In the nasopharynx, however, only the values of the activator group and the group that included a BJA were in the range of the cross-sectional data. Smaller increases observed in the headgear group can be explained by the distalizing force exerted by the cervical headgear. In the first treatment phase (isolated headgear treatment), more pronounced effects of the cervical headgear were obtained in terms of pharyngeal width reductions, not only in the nasopharynx but also at all other levels. These reductions are consistent with the observations made by Pirilä-Parkkinen et al.,32 who reported exacerbation of preexisting OSAS during treatment with a cervical headgear in the presence of significant mandibular retrusion. On the basis of this finding, they cautioned against using a cervical headgear in this situation. Kirjavainen and Kirjavainen,33 by contrast, did not demonstrate a pattern of pharyngeal width reductions in their sample of patients (also excluding known histories of OSAS) during headgear treatment. To summarize, a reduction in pharyngeal width must be expected, which might exacerbate any preexisting OSAS, or might result in decompensation of compensated OSAS. In this event, therapy should be interrupted and a switch made to other treatment modalities.

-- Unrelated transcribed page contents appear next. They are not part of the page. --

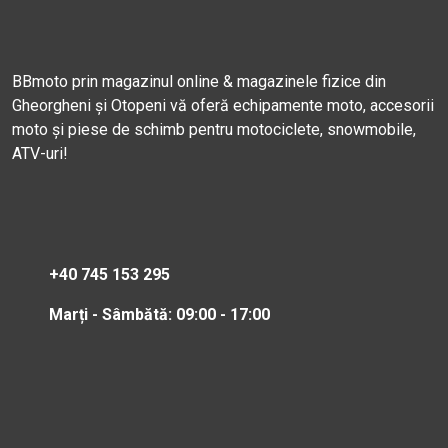
BBmoto prin magazinul online & magazinele fizice din
Gheorgheni și Otopeni vă oferă echipamente moto, accesorii
moto și piese de schimb pentru motociclete, snowmobile,
ATV-uri!
+40 745 153 295
Marți - Sâmbătă: 09:00 - 17:00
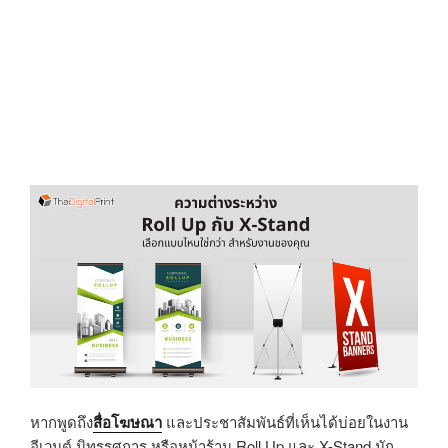
หากพูดถึง
สื่อโฆษณา
และประชาสัมพันธ์ที่เห็นได้บ่อยในงาน
อีเวนต์ นิทรรศการ หรือหน้าร้าน Roll Up และ X-Stand มัก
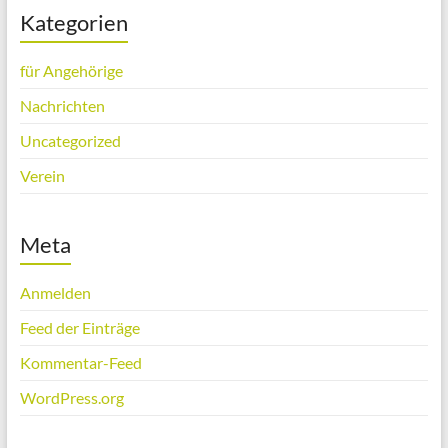
Kategorien
für Angehörige
Nachrichten
Uncategorized
Verein
Meta
Anmelden
Feed der Einträge
Kommentar-Feed
WordPress.org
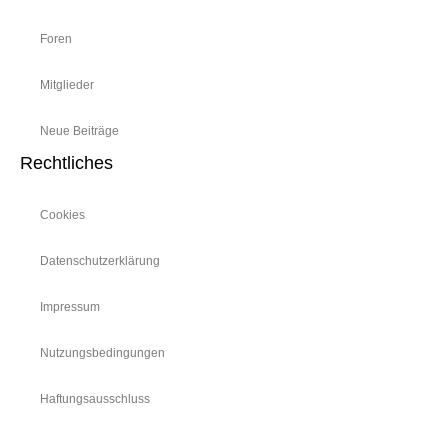
Foren
Mitglieder
Neue Beiträge
Rechtliches
Cookies
Datenschutzerklärung
Impressum
Nutzungsbedingungen
Haftungsausschluss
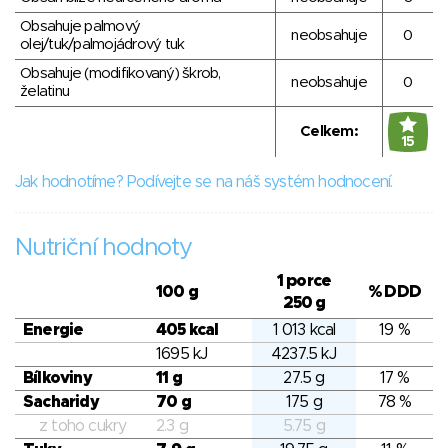
Obsahuje palmový
neobsahuje
0
olej/tuk/palmojádrový tuk
Obsahuje (modifikovaný) škrob,
neobsahuje
0
želatinu
Celkem:
15
Jak hodnotíme? Podívejte se na náš systém hodnocení.
Nutriční hodnoty
1 porce
100 g
% DDD
250 g
Energie
405 kcal
1 013 kcal
19 %
1695 kJ
4237.5 kJ
Bílkoviny
11 g
27.5 g
17 %
Sacharidy
70 g
175 g
78 %
z toho cukry
2.3 g
5.75 g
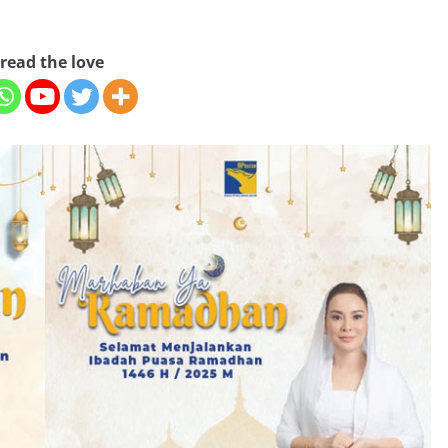
read the love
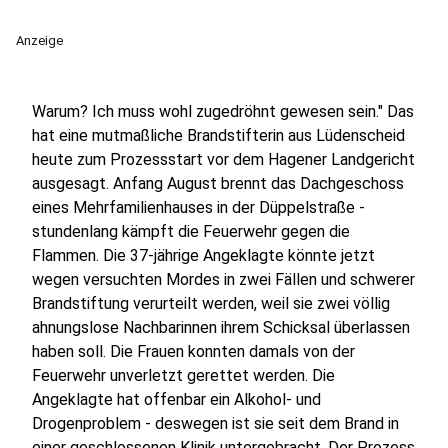
Anzeige
Warum? Ich muss wohl zugedröhnt gewesen sein." Das
hat eine mutmaßliche Brandstifterin aus Lüdenscheid
heute zum Prozessstart vor dem Hagener Landgericht
ausgesagt. Anfang August brennt das Dachgeschoss
eines Mehrfamilienhauses in der Düppelstraße -
stundenlang kämpft die Feuerwehr gegen die
Flammen. Die 37-jährige Angeklagte könnte jetzt
wegen versuchten Mordes in zwei Fällen und schwerer
Brandstiftung verurteilt werden, weil sie zwei völlig
ahnungslose Nachbarinnen ihrem Schicksal überlassen
haben soll. Die Frauen konnten damals von der
Feuerwehr unverletzt gerettet werden. Die
Angeklagte hat offenbar ein Alkohol- und
Drogenproblem - deswegen ist sie seit dem Brand in
einer geschlossenen Klinik untergebracht. Der Prozess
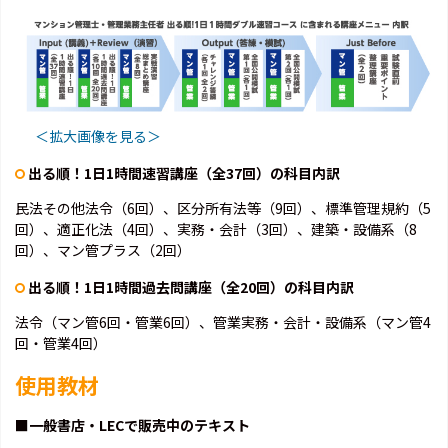
＜拡大画像を見る＞
出る順！1日1時間速習講座（全37回）の科目内訳
民法その他法令（6回）、区分所有法等（9回）、標準管理規約（5
回）、適正化法（4回）、実務・会計（3回）、建築・設備系（8
回）、マン管プラス（2回）
出る順！1日1時間過去問講座（全20回）の科目内訳
法令（マン管6回・管業6回）、管業実務・会計・設備系（マン管4
回・管業4回）
使用教材
■一般書店・LECで販売中のテキスト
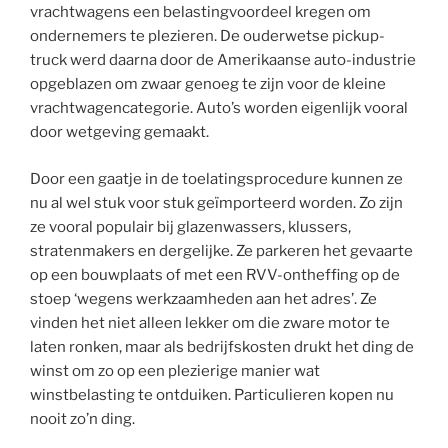
vrachtwagens een belastingvoordeel kregen om
ondernemers te plezieren. De ouderwetse pickup-
truck werd daarna door de Amerikaanse auto-industrie
opgeblazen om zwaar genoeg te zijn voor de kleine
vrachtwagencategorie. Auto’s worden eigenlijk vooral
door wetgeving gemaakt.
Door een gaatje in de toelatingsprocedure kunnen ze
nu al wel stuk voor stuk geïmporteerd worden. Zo zijn
ze vooral populair bij glazenwassers, klussers,
stratenmakers en dergelijke. Ze parkeren het gevaarte
op een bouwplaats of met een RVV-ontheffing op de
stoep ‘wegens werkzaamheden aan het adres’. Ze
vinden het niet alleen lekker om die zware motor te
laten ronken, maar als bedrijfskosten drukt het ding de
winst om zo op een plezierige manier wat
winstbelasting te ontduiken. Particulieren kopen nu
nooit zo’n ding.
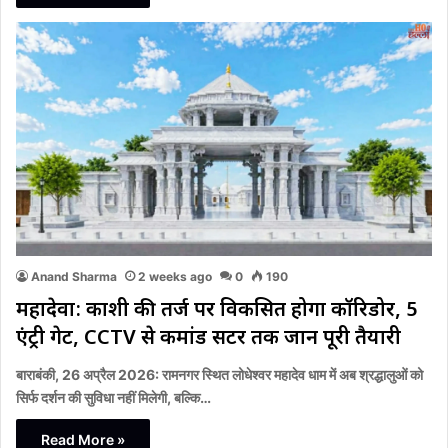
Anand Sharma
2 weeks ago
0
190
महादेवा: काशी की तर्ज पर विकसित होगा कॉरिडोर, 5
एंट्री गेट, CCTV से कमांड सेंटर तक जानें पूरी तैयारी
बाराबंकी, 26 अप्रैल 2026: रामनगर स्थित लोधेश्वर महादेव धाम में अब श्रद्धालुओं को
सिर्फ दर्शन की सुविधा नहीं मिलेगी, बल्कि…
Read More »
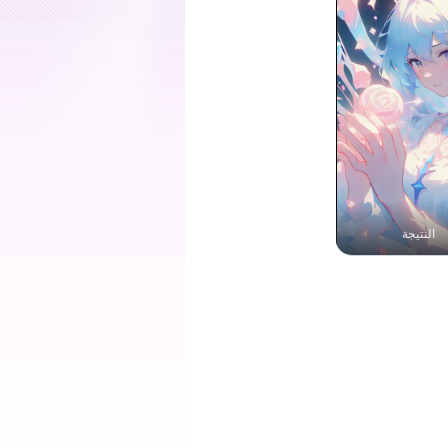
النتيجة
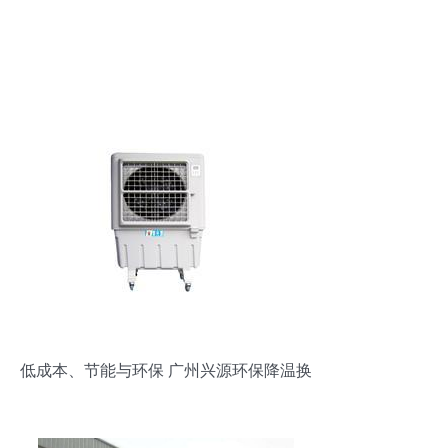
低成本、节能与环保 广州兴源环保降温换
气设备解析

The functional orthodontic pretreatment applied in the BJA group was capable of diminishing width reductions, even eliminating them. No part of the results was shown to be influenced by different growth patterns.
CONCLUSIONS
Dimensional changes in the pharyngeal area within the overall context of orthodontic treatment were only minor, and even the differences noted between various treatment modalities were small.
Pharyngeal width reductions can occur in the phase of isolated headgear treatment. They may exacerbate any preexisting OSAS or may result in decompensation of compensated OSAS.
Pretreatment with a BJA can reduce headgear-related reductions in pharyngeal width.